■ WHAT YOU WILL DO ■
Nothing but the lines from the one with "лицо и бровки" through the final line of the listing should appear in the answer, each copied exactly.

>>>

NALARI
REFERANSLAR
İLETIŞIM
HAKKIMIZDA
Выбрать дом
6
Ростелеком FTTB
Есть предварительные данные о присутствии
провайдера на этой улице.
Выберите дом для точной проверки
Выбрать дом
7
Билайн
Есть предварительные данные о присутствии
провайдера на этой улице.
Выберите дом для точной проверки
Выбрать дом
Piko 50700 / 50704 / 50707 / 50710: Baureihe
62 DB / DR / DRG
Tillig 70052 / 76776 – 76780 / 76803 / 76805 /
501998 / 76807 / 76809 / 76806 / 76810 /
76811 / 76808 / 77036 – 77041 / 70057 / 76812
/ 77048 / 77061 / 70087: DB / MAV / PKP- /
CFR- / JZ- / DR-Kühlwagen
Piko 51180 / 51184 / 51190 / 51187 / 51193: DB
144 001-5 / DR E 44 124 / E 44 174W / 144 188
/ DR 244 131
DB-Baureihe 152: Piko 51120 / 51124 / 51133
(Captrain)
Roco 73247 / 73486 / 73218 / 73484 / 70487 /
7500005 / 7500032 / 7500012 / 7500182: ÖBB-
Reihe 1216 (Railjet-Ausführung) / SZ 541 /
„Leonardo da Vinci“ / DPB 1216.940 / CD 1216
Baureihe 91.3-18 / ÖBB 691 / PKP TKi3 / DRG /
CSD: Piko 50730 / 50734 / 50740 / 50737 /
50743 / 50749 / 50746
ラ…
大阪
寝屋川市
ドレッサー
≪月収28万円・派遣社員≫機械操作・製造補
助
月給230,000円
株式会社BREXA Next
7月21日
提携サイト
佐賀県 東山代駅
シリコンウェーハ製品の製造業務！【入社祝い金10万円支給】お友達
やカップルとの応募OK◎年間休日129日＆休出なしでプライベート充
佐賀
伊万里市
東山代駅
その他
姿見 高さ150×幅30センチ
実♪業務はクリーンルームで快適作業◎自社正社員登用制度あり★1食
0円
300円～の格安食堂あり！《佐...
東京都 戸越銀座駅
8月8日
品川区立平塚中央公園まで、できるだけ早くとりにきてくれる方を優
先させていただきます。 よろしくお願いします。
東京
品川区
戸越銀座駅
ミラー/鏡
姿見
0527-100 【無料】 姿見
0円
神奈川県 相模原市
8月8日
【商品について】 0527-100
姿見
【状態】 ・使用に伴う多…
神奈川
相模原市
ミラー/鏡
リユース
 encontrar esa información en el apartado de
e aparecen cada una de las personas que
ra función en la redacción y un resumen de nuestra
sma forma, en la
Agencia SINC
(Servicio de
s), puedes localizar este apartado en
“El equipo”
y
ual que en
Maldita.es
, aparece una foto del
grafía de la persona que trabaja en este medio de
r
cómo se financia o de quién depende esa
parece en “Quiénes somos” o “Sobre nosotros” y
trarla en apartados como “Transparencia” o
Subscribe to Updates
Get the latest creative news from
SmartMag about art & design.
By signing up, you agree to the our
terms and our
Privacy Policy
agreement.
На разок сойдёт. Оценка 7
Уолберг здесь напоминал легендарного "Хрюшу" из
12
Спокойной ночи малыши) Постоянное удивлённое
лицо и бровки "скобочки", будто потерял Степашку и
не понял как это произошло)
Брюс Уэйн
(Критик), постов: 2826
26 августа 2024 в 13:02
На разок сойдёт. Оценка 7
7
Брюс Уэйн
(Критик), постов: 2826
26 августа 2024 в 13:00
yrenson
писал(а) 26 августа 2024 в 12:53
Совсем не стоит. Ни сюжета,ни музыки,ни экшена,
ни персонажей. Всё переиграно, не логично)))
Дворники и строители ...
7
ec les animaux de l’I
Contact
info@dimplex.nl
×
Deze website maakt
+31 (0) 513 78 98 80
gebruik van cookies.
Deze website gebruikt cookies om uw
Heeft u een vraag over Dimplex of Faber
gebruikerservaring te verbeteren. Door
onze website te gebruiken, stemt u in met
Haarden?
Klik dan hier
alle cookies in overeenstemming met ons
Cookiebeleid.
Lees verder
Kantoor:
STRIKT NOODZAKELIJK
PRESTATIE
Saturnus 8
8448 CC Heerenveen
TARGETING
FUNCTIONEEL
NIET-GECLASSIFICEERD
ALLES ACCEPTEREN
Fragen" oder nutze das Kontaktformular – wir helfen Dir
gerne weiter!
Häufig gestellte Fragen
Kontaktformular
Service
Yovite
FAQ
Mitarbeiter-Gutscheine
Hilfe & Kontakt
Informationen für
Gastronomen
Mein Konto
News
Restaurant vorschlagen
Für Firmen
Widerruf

<<<

■ RESPONSE TO THIS TASK ■
лицо и бровки "скобочки", будто потерял Степашку и
не понял как это произошло)
Брюс Уэйн
(Критик), постов: 2826
26 августа 2024 в 13:02
На разок сойдёт. Оценка 7
7
Брюс Уэйн
(Критик), постов: 2826
26 августа 2024 в 13:00
yrenson
писал(а) 26 августа 2024 в 12:53
Совсем не стоит. Ни сюжета,ни музыки,ни экшена,
ни персонажей. Всё переиграно, не логично)))
Дворники и строители ...
7
ec les animaux de l’I
Contact
info@dimplex.nl
×
Deze website maakt
+31 (0) 513 78 98 80
gebruik van cookies.
Deze website gebruikt cookies om uw
Heeft u een vraag over Dimplex of Faber
gebruikerservaring te verbeteren. Door
onze website te gebruiken, stemt u in met
Haarden?
Klik dan hier
alle cookies in overeenstemming met ons
Cookiebeleid.
Lees verder
Kantoor:
STRIKT NOODZAKELIJK
PRESTATIE
Saturnus 8
8448 CC Heerenveen
TARGETING
FUNCTIONEEL
NIET-GECLASSIFICEERD
ALLES ACCEPTEREN
Fragen" oder nutze das Kontaktformular – wir helfen Dir
gerne weiter!
Häufig gestellte Fragen
Kontaktformular
Service
Yovite
FAQ
Mitarbeiter-Gutscheine
Hilfe & Kontakt
Informationen für
Gastronomen
Mein Konto
News
Restaurant vorschlagen
Für Firmen
Widerruf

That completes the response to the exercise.